However, the Association and its Members are very concerned about the Notice of Proposed Rulemaking (NPRM) for the TSA’s recently released Large Aircraft Security Program (LASP), which was published in the Federal Register at the end of October.
Below are some concerns:
Application of the TSA’s proposal to airplanes as small as 12,500 lbs.
Despite its name, “The TSA’s “Large Aircraft Security Program” applies to very small planes owned by individuals and small companies. Although the preamble to the proposal suggests that the TSA’s plan will cover airplanes similar to those used by commercial airlines, the fact is that the airlines use airplanes far larger than 12,500 lbs.

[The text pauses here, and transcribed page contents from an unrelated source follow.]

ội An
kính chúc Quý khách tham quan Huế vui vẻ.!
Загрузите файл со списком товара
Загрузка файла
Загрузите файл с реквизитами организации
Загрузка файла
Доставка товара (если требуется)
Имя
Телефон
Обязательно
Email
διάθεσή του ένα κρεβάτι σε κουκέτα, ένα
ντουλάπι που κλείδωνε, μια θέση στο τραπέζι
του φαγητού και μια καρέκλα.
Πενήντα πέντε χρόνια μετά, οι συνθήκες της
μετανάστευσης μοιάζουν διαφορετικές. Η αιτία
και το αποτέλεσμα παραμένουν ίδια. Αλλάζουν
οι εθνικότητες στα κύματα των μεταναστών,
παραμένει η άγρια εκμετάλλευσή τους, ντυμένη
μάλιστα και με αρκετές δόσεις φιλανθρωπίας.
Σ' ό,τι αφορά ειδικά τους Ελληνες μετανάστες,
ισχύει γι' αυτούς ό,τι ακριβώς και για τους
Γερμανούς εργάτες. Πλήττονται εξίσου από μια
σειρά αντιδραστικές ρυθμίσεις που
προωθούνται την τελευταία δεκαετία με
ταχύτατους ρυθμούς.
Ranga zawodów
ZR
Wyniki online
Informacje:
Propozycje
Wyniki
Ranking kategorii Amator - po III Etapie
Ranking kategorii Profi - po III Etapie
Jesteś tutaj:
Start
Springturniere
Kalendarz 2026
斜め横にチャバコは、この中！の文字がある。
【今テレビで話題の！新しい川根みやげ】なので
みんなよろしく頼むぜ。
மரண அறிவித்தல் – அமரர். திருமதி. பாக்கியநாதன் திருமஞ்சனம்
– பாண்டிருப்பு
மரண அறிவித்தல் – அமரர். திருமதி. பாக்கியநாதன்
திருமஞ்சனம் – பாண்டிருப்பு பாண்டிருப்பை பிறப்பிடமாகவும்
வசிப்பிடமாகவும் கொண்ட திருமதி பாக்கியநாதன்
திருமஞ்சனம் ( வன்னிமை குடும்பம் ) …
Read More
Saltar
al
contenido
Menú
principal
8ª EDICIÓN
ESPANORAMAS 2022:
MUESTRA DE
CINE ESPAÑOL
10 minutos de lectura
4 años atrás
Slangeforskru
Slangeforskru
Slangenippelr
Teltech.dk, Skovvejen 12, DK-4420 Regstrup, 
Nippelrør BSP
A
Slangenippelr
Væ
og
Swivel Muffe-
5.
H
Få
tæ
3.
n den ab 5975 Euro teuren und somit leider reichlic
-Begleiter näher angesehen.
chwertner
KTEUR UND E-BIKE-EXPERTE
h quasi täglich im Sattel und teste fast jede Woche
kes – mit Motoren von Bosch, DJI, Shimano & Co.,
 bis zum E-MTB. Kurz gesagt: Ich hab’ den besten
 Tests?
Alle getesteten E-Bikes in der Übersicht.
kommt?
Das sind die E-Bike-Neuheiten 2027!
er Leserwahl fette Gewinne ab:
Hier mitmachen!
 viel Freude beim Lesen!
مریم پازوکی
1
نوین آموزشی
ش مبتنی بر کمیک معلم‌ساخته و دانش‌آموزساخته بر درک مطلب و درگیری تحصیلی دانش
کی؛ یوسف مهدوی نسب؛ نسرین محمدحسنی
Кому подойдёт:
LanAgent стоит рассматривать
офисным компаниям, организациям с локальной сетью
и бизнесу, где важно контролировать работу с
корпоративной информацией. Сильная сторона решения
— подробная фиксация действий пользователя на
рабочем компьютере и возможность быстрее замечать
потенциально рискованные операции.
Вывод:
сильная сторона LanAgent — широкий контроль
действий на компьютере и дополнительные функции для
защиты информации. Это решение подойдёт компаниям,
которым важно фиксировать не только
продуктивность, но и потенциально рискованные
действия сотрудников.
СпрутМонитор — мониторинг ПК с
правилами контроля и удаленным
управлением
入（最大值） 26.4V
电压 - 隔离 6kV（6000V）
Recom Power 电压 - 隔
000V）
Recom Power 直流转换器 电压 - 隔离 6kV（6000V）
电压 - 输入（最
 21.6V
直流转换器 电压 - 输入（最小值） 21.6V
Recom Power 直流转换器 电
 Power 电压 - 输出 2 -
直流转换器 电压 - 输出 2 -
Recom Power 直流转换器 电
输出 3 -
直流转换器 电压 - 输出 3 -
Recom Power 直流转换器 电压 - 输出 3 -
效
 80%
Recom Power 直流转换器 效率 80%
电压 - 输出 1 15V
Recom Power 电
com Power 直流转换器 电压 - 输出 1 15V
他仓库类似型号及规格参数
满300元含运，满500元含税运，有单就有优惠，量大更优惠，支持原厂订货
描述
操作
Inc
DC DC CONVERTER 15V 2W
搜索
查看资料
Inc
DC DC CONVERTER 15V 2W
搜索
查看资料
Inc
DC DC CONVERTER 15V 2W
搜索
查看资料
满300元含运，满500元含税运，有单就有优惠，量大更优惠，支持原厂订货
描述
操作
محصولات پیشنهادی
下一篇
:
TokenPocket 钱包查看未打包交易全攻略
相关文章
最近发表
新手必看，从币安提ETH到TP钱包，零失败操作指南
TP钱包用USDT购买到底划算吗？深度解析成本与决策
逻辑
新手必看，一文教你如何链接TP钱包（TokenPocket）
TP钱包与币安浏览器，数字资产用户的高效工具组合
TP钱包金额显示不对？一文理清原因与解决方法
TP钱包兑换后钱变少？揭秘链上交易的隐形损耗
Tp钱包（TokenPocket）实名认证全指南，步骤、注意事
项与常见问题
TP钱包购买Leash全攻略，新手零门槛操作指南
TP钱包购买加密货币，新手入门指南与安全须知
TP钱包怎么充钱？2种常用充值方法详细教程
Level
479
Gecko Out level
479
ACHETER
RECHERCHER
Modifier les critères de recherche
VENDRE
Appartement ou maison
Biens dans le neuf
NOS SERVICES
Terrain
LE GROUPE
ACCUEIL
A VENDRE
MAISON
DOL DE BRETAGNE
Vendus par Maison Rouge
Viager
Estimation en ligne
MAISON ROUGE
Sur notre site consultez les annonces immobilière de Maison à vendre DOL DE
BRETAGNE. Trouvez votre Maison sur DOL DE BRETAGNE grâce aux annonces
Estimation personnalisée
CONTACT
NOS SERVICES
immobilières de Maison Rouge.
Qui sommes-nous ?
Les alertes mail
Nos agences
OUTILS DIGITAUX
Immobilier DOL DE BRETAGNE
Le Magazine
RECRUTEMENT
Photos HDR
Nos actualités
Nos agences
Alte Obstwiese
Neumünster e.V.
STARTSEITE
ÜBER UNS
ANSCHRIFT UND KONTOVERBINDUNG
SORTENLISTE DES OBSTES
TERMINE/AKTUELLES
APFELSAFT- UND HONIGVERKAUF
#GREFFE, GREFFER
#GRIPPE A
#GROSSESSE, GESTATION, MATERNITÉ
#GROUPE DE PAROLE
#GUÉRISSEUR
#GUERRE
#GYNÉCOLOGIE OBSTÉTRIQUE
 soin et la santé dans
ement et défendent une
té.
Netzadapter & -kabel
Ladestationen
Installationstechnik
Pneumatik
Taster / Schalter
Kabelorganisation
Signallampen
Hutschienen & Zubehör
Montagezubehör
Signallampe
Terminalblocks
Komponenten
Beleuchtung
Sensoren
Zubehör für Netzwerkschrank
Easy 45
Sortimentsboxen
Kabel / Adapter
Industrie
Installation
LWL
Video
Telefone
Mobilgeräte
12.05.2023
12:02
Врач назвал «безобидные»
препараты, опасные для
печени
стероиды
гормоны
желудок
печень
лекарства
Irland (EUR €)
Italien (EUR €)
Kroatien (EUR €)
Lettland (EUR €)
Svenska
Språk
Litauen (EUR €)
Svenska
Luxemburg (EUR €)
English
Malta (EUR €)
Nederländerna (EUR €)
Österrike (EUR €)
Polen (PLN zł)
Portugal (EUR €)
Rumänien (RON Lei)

The proposal contains a list of more than 80 “prohibited items,” some of which may be routinely carried aboard business aircraft (everyday tools, for example) because they are central to NBAA Members’ business needs. Does it really make sense for a company sending a team of employees to fix a problem with one of their assembly lines not to be able to access to their tools in flight? Does it really make sense for a sporting goods manufacturer not to be able to access their products in flight as they try to prepare for a sales presentation? Given that most airplanes used in business aviation have little or no cargo space, it will often be hard to determine where the equipment will be stowed.
Procedures for Carrying Federal Air Marshals (FAMs).
The TSA’s proposal would require owners of some airplanes to develop procedures to carry a federal air marshal when told to do so by the TSA, even though it is hard to imagine why a non-commercial operator would ever be required to transport a law enforcement officer. The only people allowed to board a private airplane are the pilots, who are subject to background checks, and individuals well known to the owner—employees, family members or invited guests—all of whom will be confirmed not to be on the watch list.
TSA proposes to require owners of general aviation aircraft to pay independent consultants to conduct security audits. The security requirements subject to audit are not well articulated, so it is difficult to understand the scope of what is being proposed. Therefore, as yet unanswered are important questions about the scope and requirements for the proposed audits, the fees involved for conducting and complying with the audits, and the timeframe required for each audit.
NBAA and the business aviation community want to be a security partner with the TSA, but we are concerned that the TSA’s new proposal misses the mark. We are convinced there are ways to maintain the vital balance between enhancing aviation security and preserving the mobility and flexibility that are at the foundation of business aviation.